Is Evidence of Insurance Company Low Settlement Offers Admissible ?

In White v. Western Title Ins. Co. (1985) 40 Cal. 3d 870 221 Cal. Rptr. 509, 710 P.2d 309, the insureds demanded payment of benefits under their policy, and the insurer denied this claim. (Id. at pp. 878-879.) After the insureds sued the insurer for breach of contract and bad faith, the insurer made low settlement offers during the litigation, and the trial court permitted evidence of these offers and other postlitigation conduct to be admitted as evidence of the insurer's bad faith. (Id. at p. 879.) On appeal, the insurer contended that the settlement offers were absolutely privileged under Civil Code section 47. (White v. Western Title Ins. Co., supra, at p. 887.) The court in White affirmed the admission of the settlement offers as evidence that the insurer was not evaluating the insureds' claim fairly and in good faith, reasoning that "even if liability cannot be founded upon a judicial communication, it can be proved by such a communication," and that a "careful distinction" must be drawn "between a cause of action based squarely on a privileged communication . . ., and one based upon an underlying course of conduct evidenced by the communication." (Id. at p. 888.) Subsequently, the courts have limited the application of White.
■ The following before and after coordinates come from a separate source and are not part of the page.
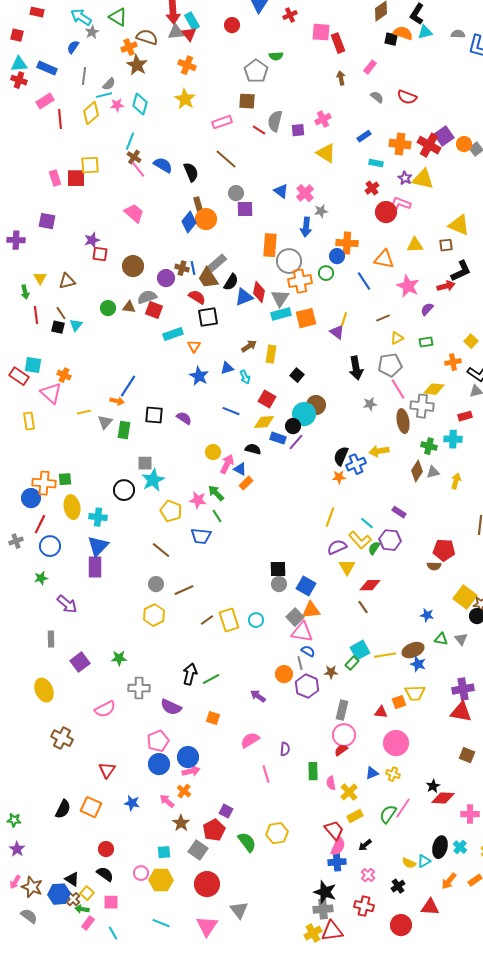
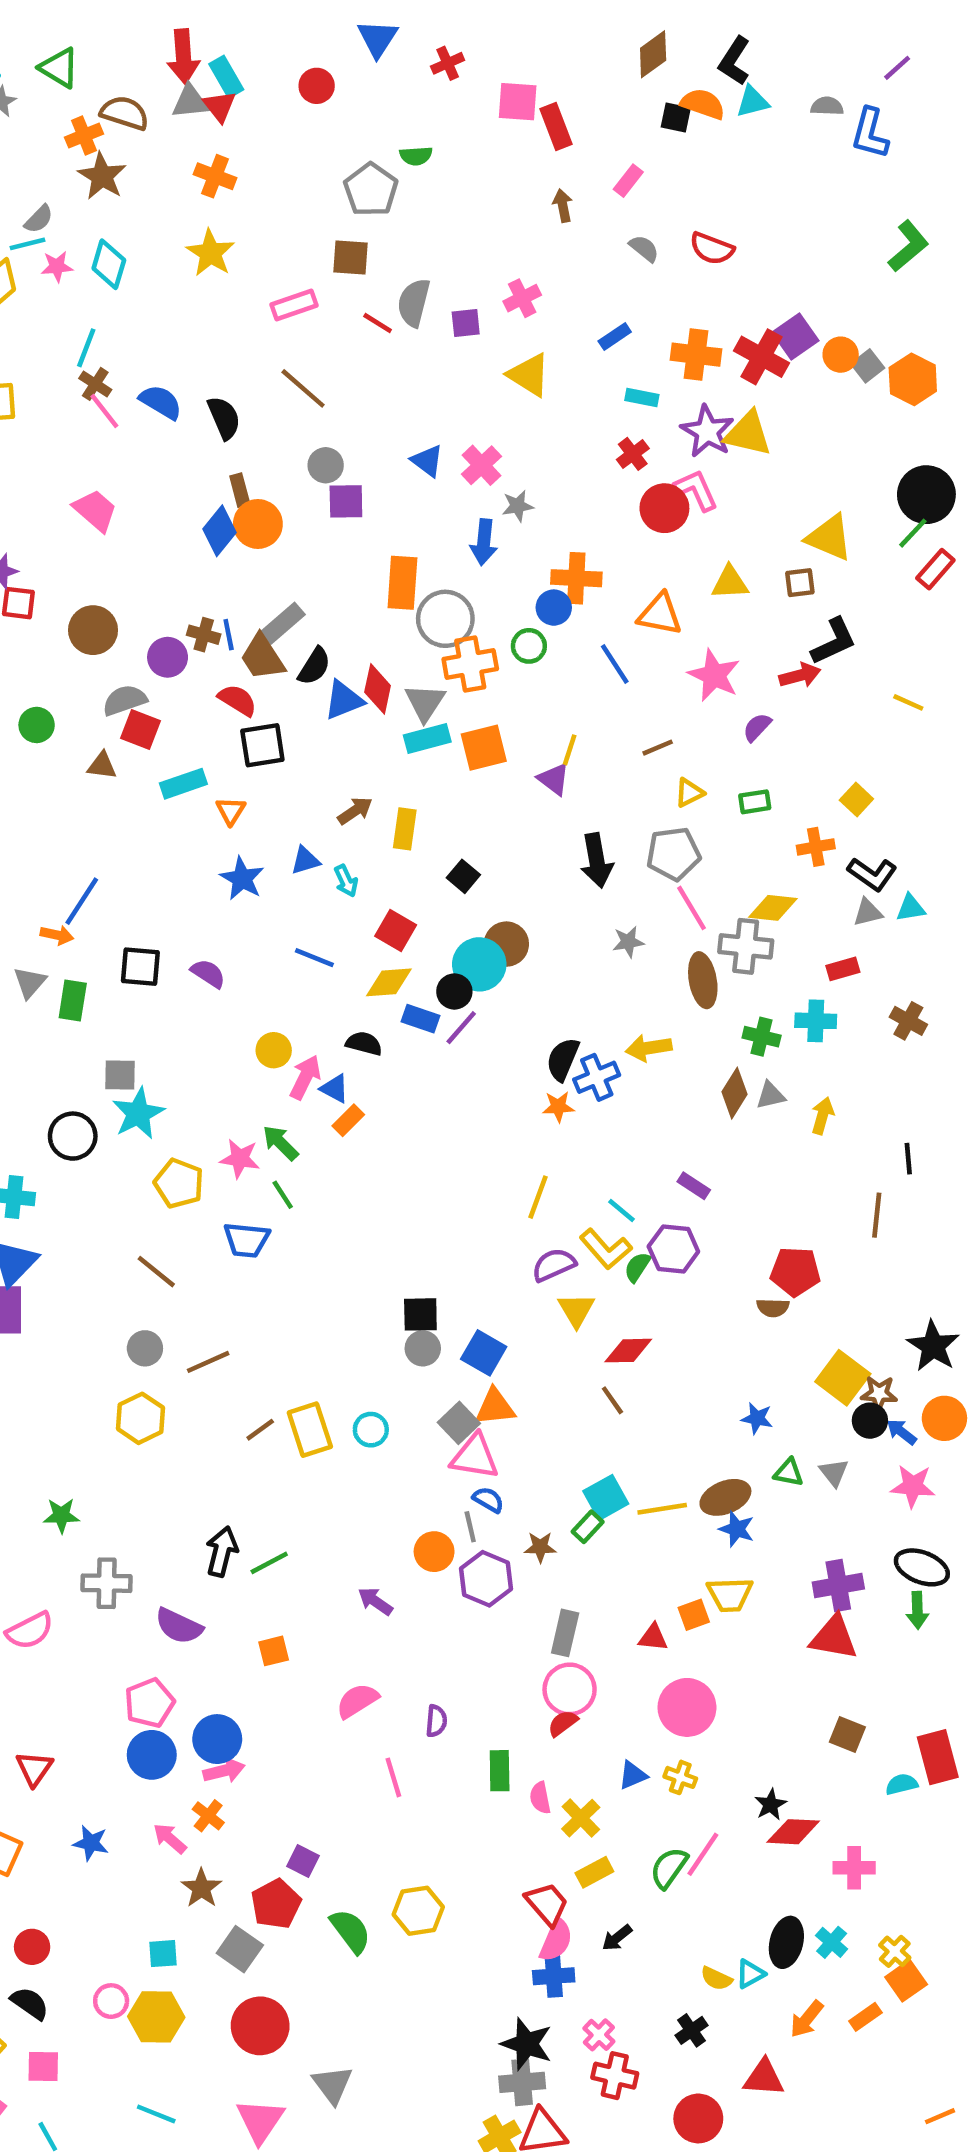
purple star: (405, 178) -> (707, 431), size x1.6
pink L-shape: (400, 204) -> (696, 490), turned 45
brown triangle: (129, 307) -> (102, 766), moved
orange square: (213, 718) -> (274, 1651), turned -32
pink cross: (368, 875) -> (599, 2035), moved

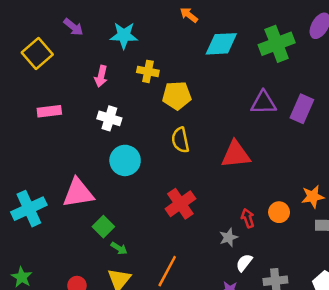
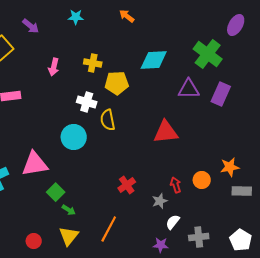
cyan star: (124, 35) -> (76, 17), moved, size x0.7
cyan diamond: (221, 44) -> (154, 60), moved
green cross: (277, 44) -> (208, 54), moved, turned -32
white cross: (109, 118) -> (87, 102), moved
yellow semicircle: (180, 140) -> (108, 120), moved
red cross: (180, 204) -> (127, 185), moved, size x0.7

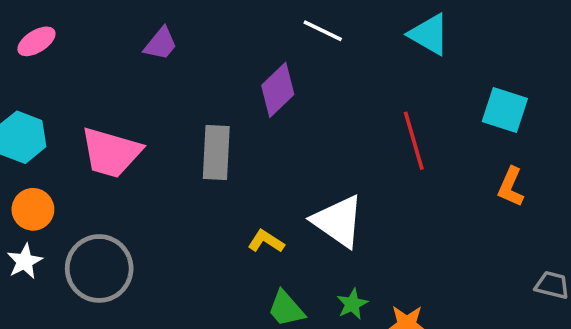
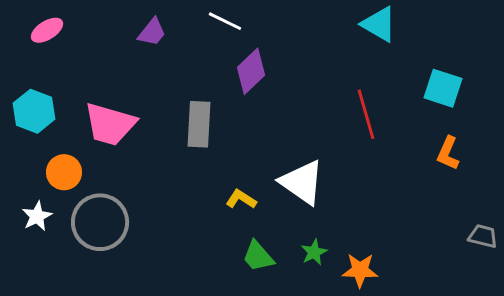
white line: (323, 31) -> (225, 21), moved
orange circle: (33, 209) -> (64, 172), moved

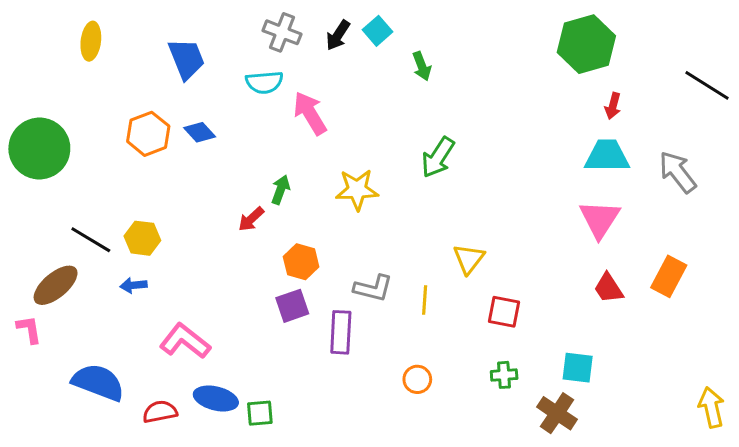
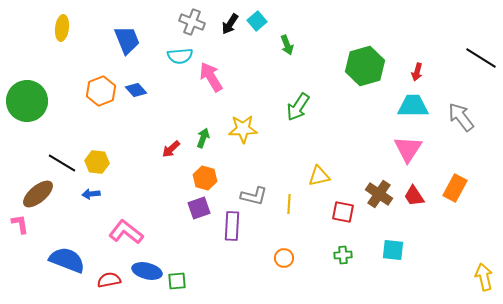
green hexagon: (586, 44) -> (365, 66), moved
green arrow: (281, 190) -> (203, 138), moved
yellow triangle: (469, 259) -> (319, 176), turned 40
brown cross: (557, 413) -> (379, 194), moved

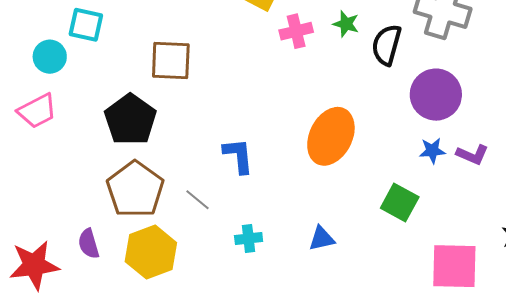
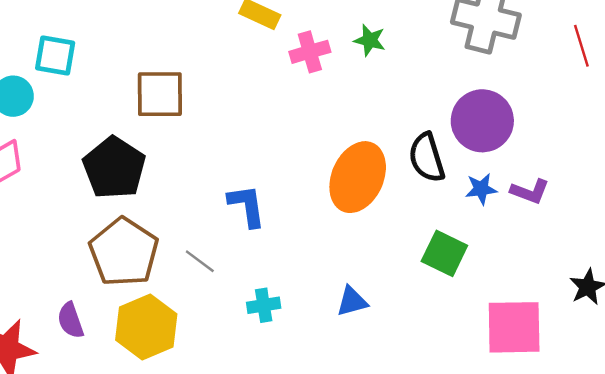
black semicircle: (387, 45) -> (427, 158), moved, turned -30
In California Physicians' Service v. Superior Court (1992) 9 Cal. App. 4th 1321, 1330 and footnote 7 12 Cal. Rptr. 2d 95, the court held that Civil Code section 47 precluded the insured's bad faith claim resting solely on the insurer's defensive pleadings. Other courts have concluded that in some circumstances an insurer's defensive pleadings are not admissible as evidence of bad faith (Nies v. National Auto. & Casualty Ins. Co. (1988) 199 Cal. App. 3d 1192, 1200-1203 245 Cal. Rptr. 518), and that a claim for bad faith cannot be based on an insurer's appeal from an adverse judgment (Tomaselli v. Transamerica Ins. Co. (1994) 25 Cal. App. 4th 1766, 1770-1772 31 Cal. Rptr. 2d 224).